MATERIAL PROVIDED START

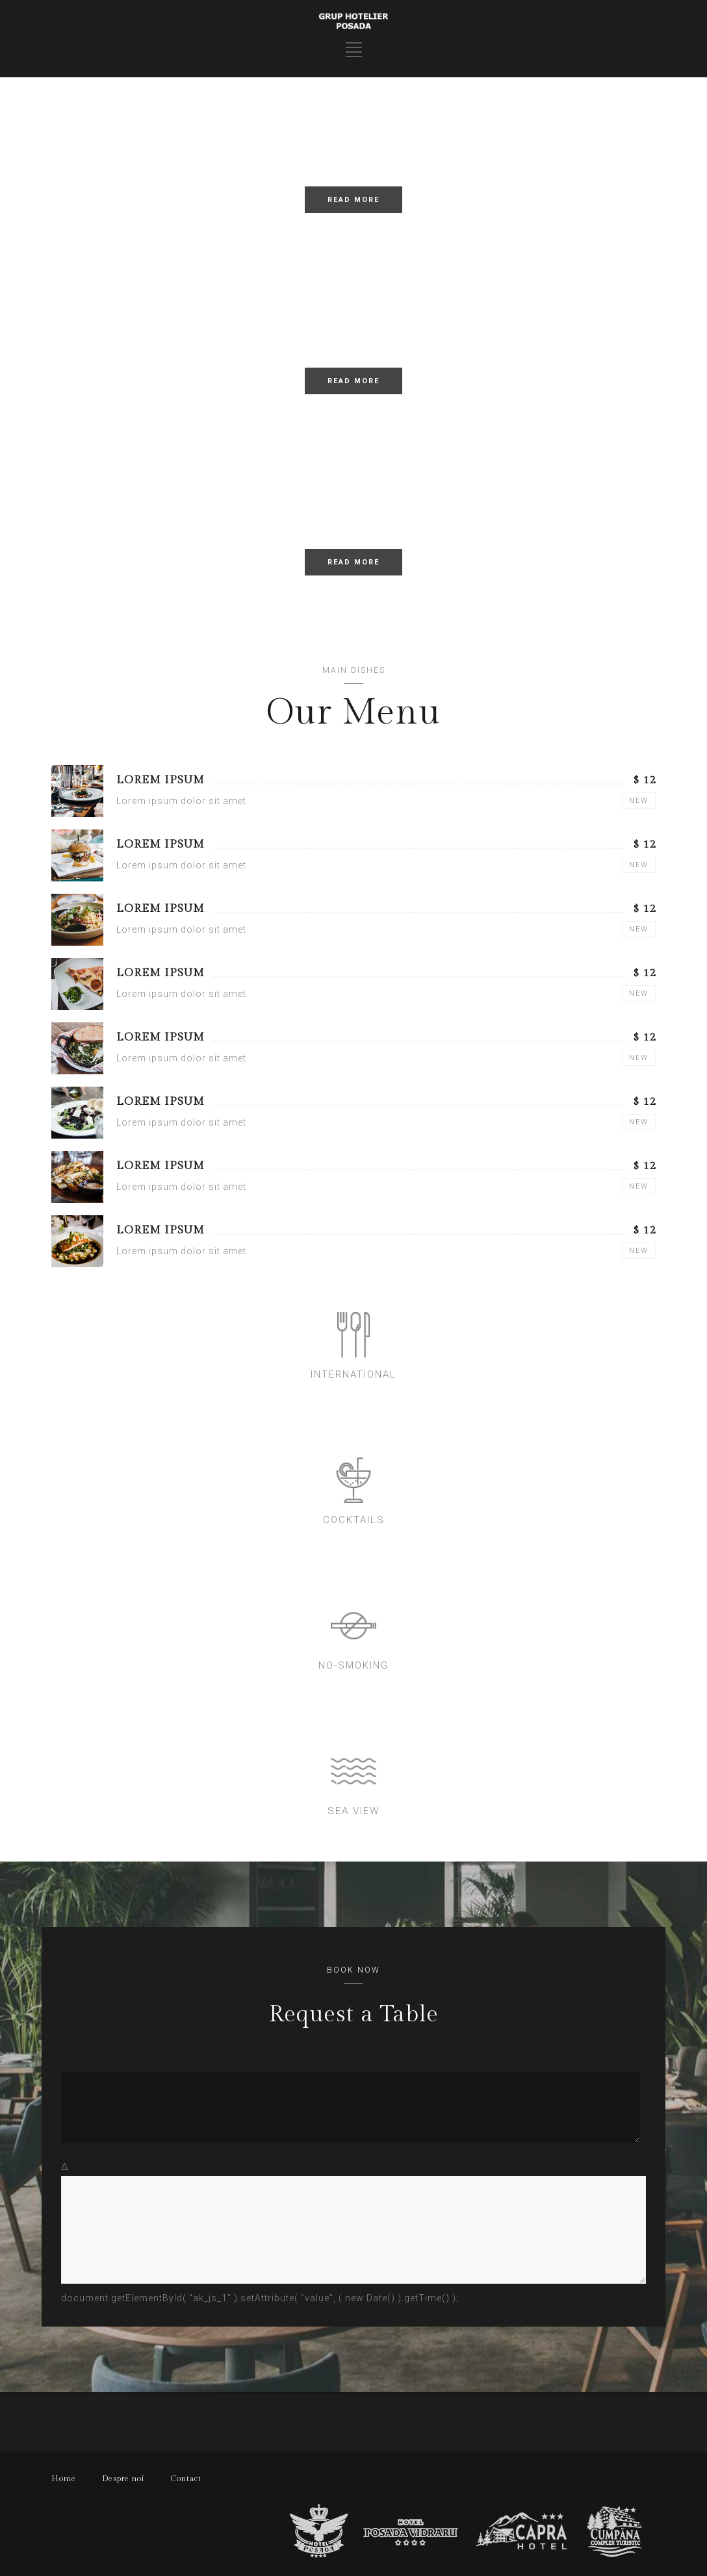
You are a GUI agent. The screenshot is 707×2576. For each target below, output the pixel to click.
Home (63, 2478)
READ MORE (353, 200)
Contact (185, 2478)
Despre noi (123, 2478)
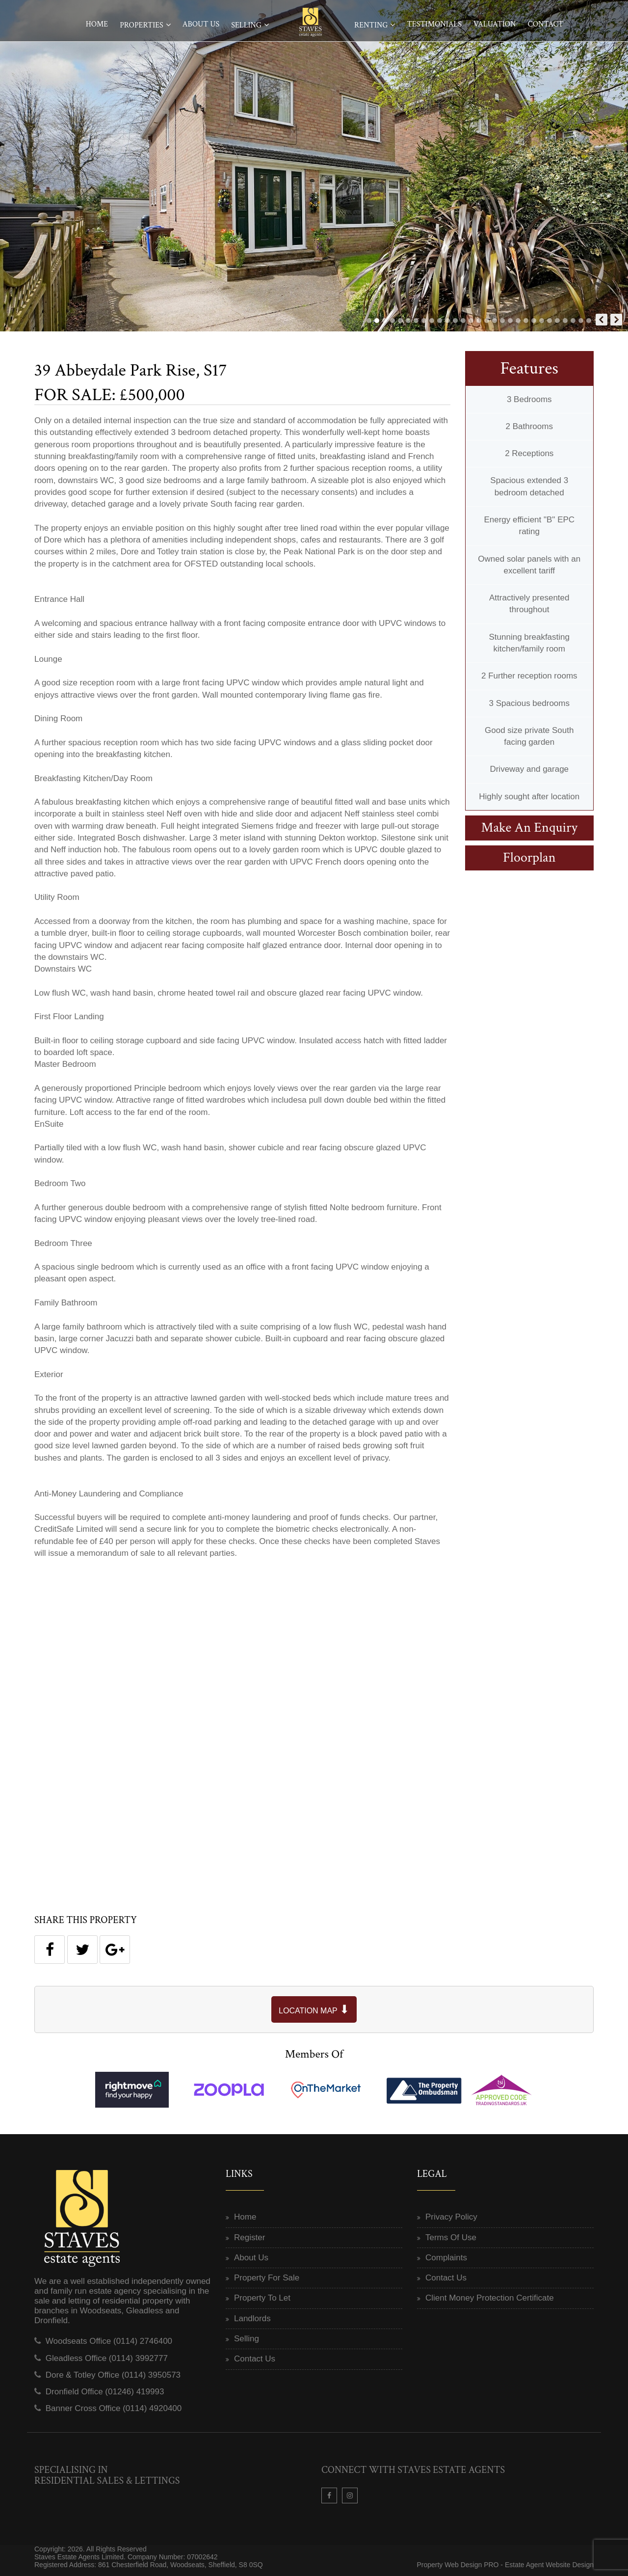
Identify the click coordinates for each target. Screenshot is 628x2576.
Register (249, 2237)
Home (97, 24)
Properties (141, 25)
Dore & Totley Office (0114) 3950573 (113, 2375)
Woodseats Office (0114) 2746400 (109, 2341)
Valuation (494, 24)
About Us (201, 24)
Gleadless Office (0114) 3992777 (107, 2358)
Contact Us (254, 2358)
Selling (246, 25)
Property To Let (262, 2298)
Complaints (446, 2257)
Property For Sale (266, 2277)
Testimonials (434, 24)
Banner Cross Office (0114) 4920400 (114, 2408)
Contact (545, 24)
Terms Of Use (450, 2237)
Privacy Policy (451, 2217)
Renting (371, 25)
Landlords (252, 2318)
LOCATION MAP (314, 2009)
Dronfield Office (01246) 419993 (105, 2391)
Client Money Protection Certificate (489, 2298)
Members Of (314, 2053)
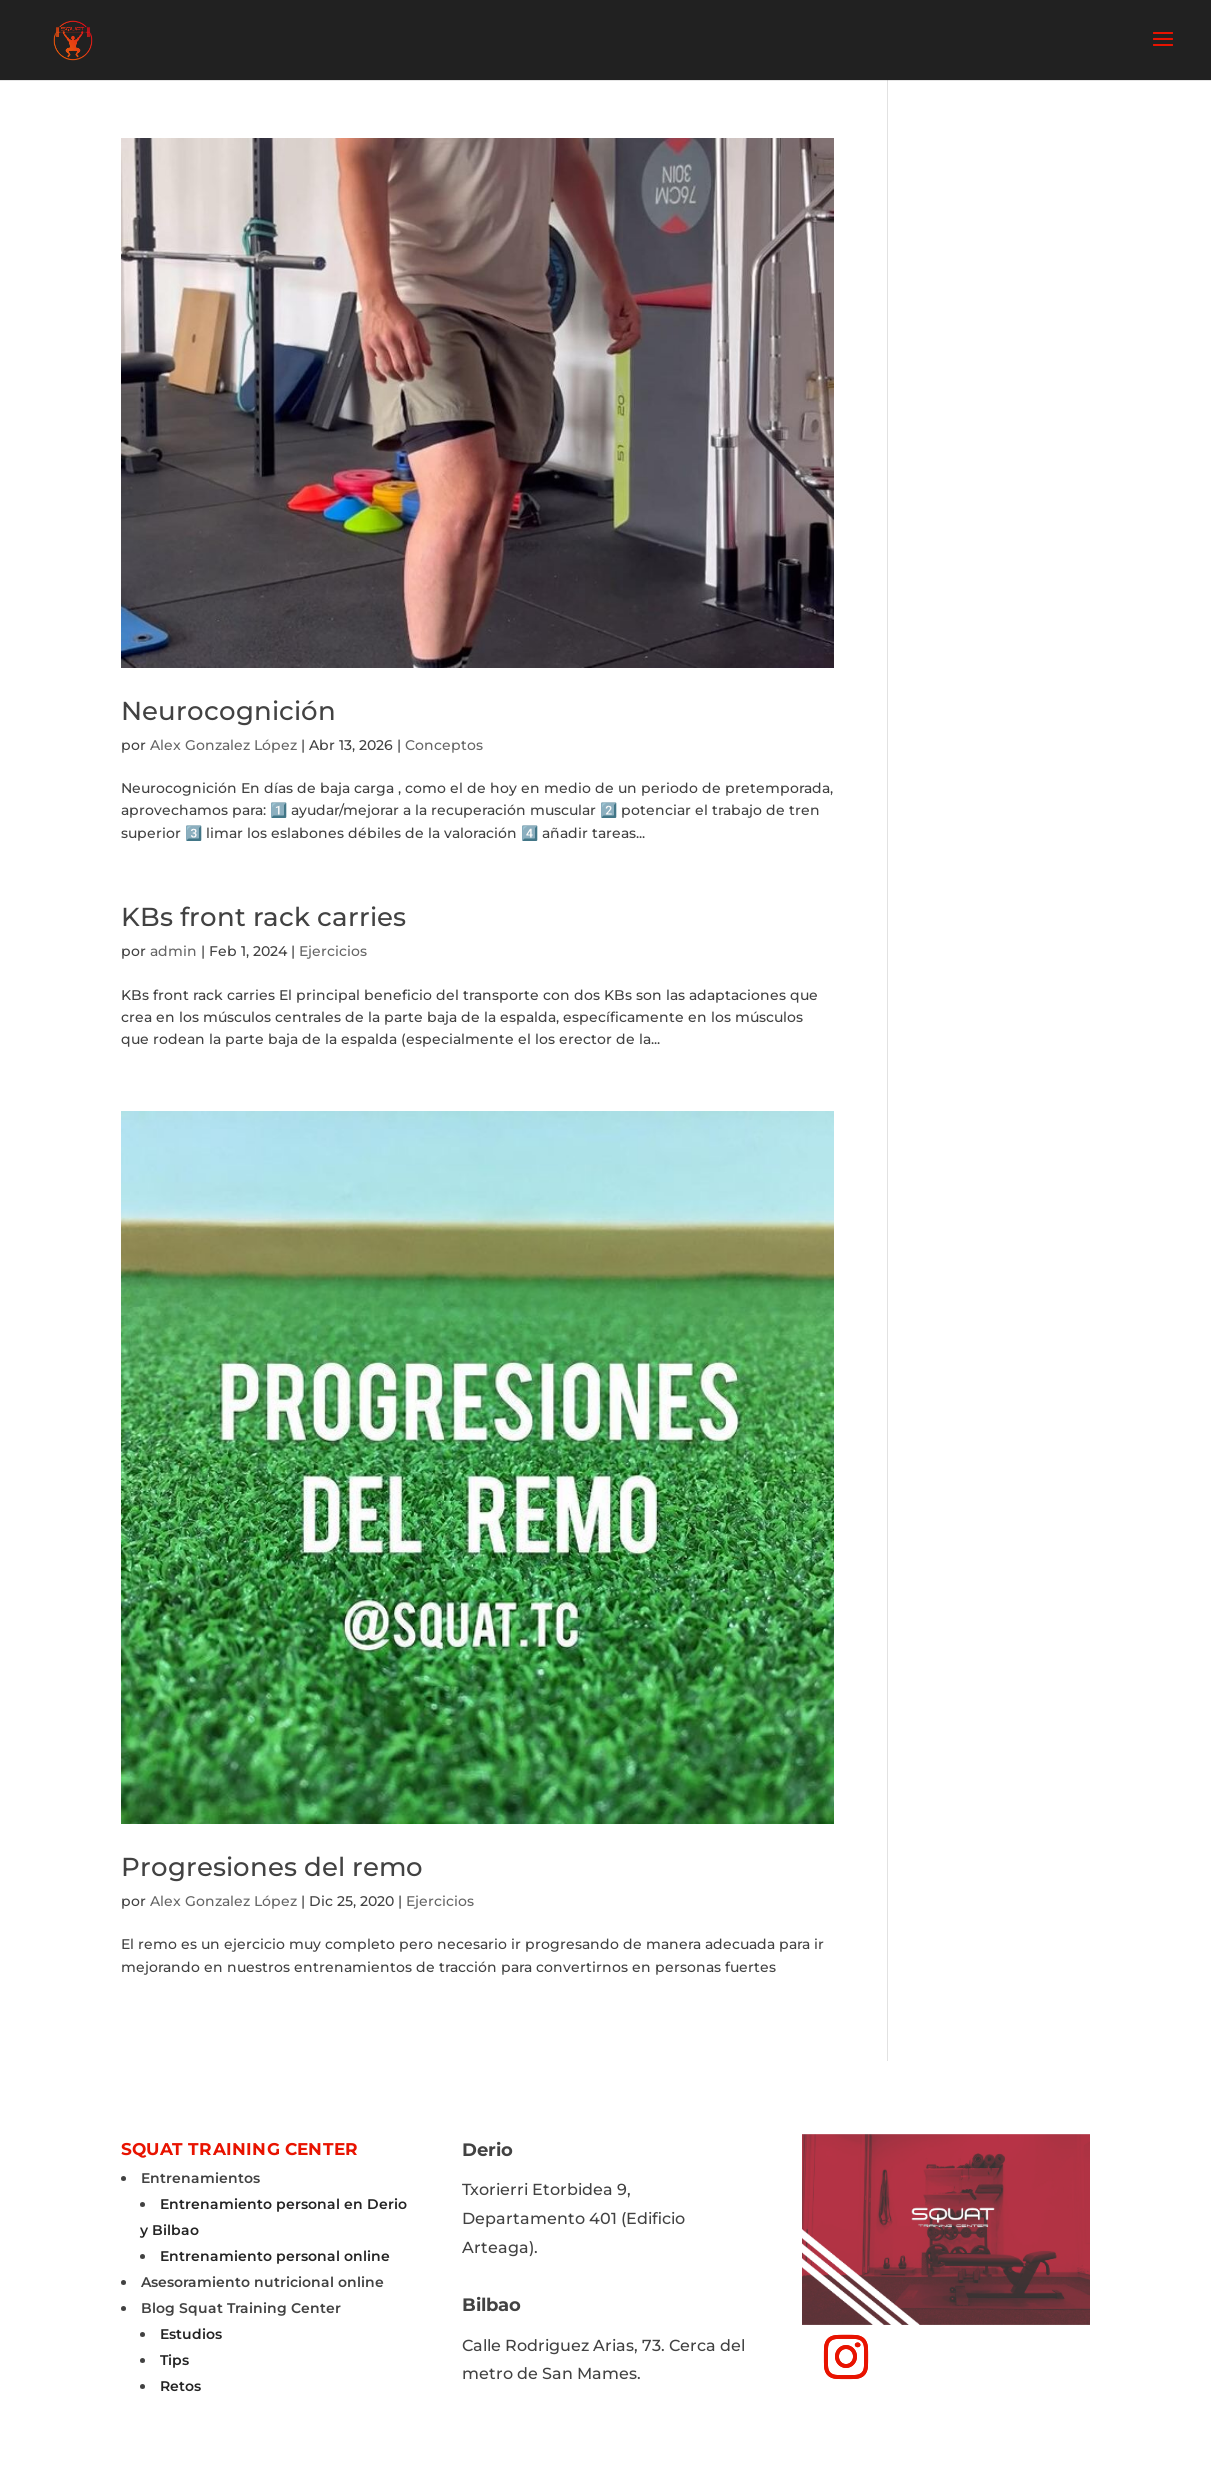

MATERIAL PROVIDED END

_WHAT YOU ARE ASKED TO DO_.
Leaving out the pictures, restate each line of the listing above verbatim, from the opening line to the line bearing "Identify the click", inclusive, and no more.

_WRITTEN SOLUTION_.
You are a GUI agent. The screenshot is 707×2576. For each target below, output the pixel to click.
Home (63, 2478)
READ MORE (353, 200)
Contact (185, 2478)
Despre noi (123, 2478)
Identify the click coordinates for each target. Screenshot is 628x2576.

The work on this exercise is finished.